Although Brown is happy to be alive, he doesn’t seem to understand why he survived.
He teams up with a government operative, a young researcher, and his pet monkey to try and uncover why he survived.
19. Partials
Author: Dan Wells
A devastating battle between humans and Partials (engineered organic life forms identical to humans) has destroyed the human population. Partials were initially created to fight for humans. But somewhere along the road, they had a change of heart.
The only survivors on the eastern seaboard of the United States come together on Long Island, living each day as it comes.

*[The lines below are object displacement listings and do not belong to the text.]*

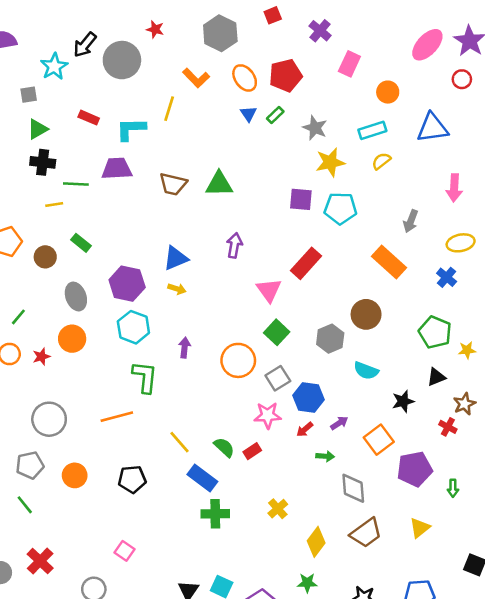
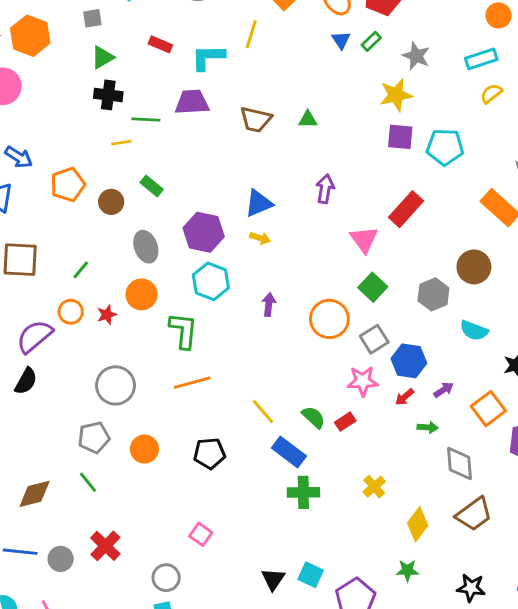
yellow star: (330, 162) -> (396, 95), moved
green triangle: (219, 184) -> (308, 120), size x0.6
green L-shape: (145, 377) -> (183, 331), moved

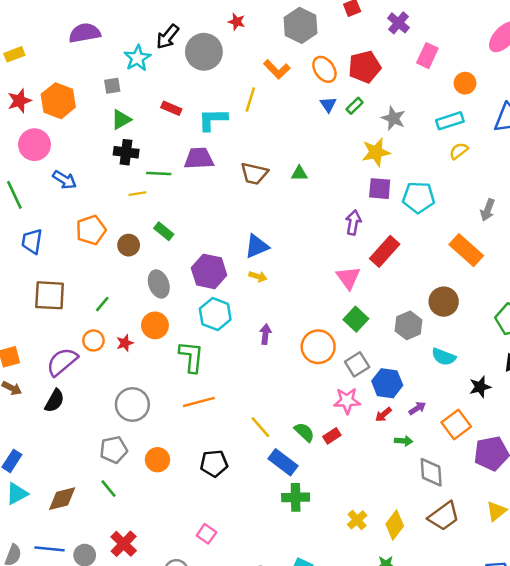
blue arrow: (19, 157) -> (65, 180), moved
purple arrow: (325, 189) -> (353, 222), moved
yellow cross: (374, 487) -> (357, 520), moved

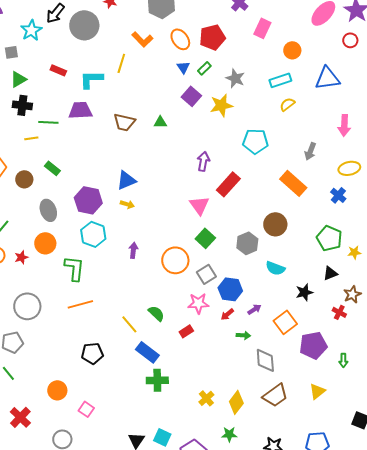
purple square: (380, 189) -> (191, 96), moved, turned 36
green semicircle: (304, 432) -> (156, 313), moved
orange circle: (157, 460) -> (57, 390), moved

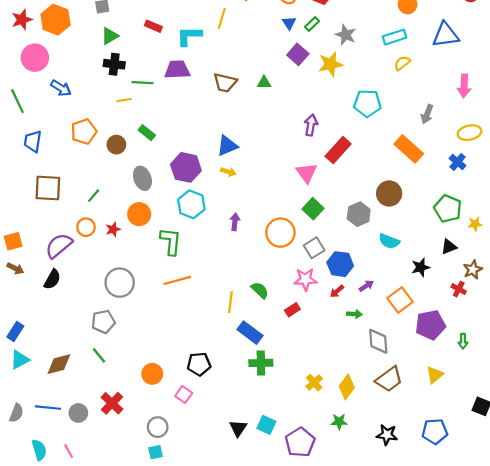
yellow line: (129, 324) -> (230, 302), turned 48
black pentagon: (92, 353) -> (199, 364), moved

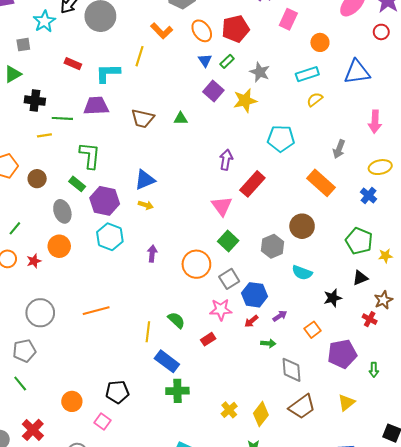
green triangle: (110, 36) -> (13, 74), moved
green rectangle: (147, 133) -> (77, 184), moved
green L-shape: (171, 241) -> (90, 155), moved
orange square: (400, 300) -> (313, 330), size x0.7

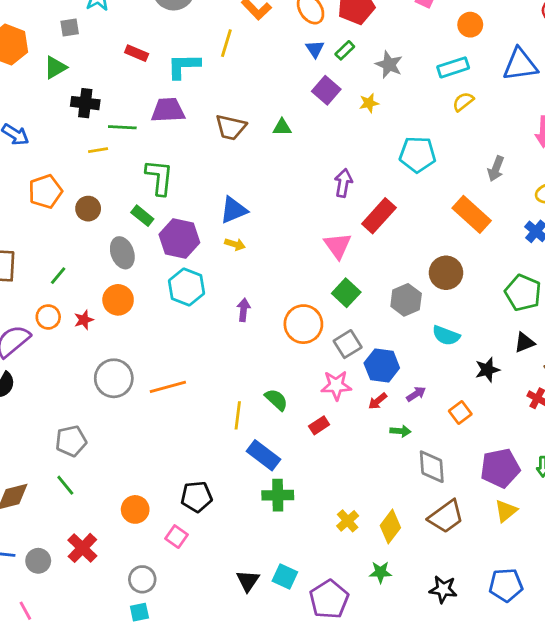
yellow star: (245, 101) -> (369, 103), size x0.6
gray circle: (40, 313) -> (114, 378), moved
purple pentagon: (342, 354) -> (500, 468), moved

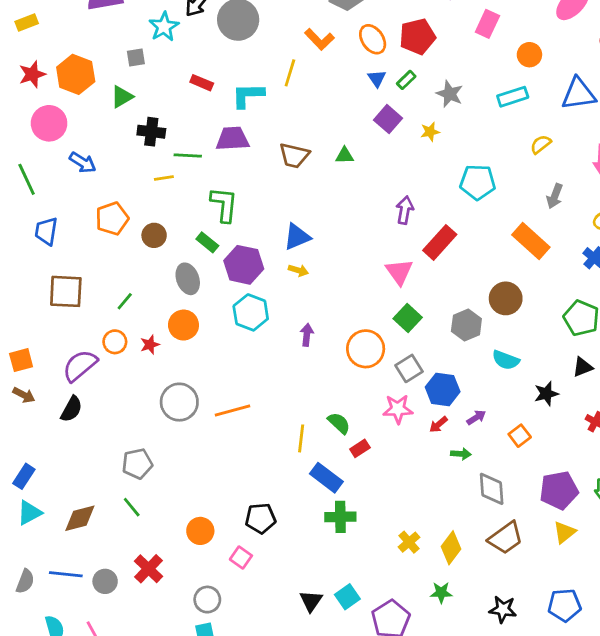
yellow semicircle: (463, 102) -> (541, 144), moved
red rectangle: (319, 425) -> (360, 448), moved
cyan square: (285, 576) -> (347, 597), turned 30

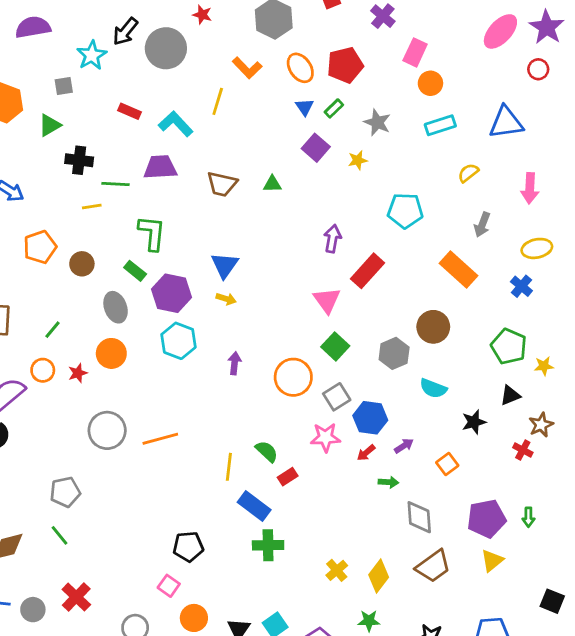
orange circle: (529, 55) -> (430, 83), moved
cyan L-shape: (248, 95) -> (176, 124), turned 48
blue triangle: (297, 237) -> (225, 265), turned -32
orange circle: (200, 531) -> (194, 618), moved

Then one heroine, a 16-year-old Kira, embarks on a journey to find a solution in a bid to save what’s left of her fast-dwindling race.
20. Naughts & Crosses
Author: Malorie Blackman
At first glance, Naughts & Crosses, comes across as a regular story of interclass relationships. But that’s only half the story. In this dystopian world, humans have only two identities. There are pale-skinned and poverty-stricken people called Naughts and dark-skinned elites called Crosses.
A Naught named Callum falls in love with a Cross called Sephy. Their relationship thrives for a while. However, Callum and Sephy’s love affair is put to the test when the love birds are accused of a terrorist attack.
They must prove their innocence while also attempting to debunk the myth that Naughts and Crosses can never see eye to eye in matters relationships.
Conclusion
There goes our list of the top dystopian books to read in 2021. As you may have gathered, each book covers a specific theme, which makes it unique and all the more worth adding to your home library.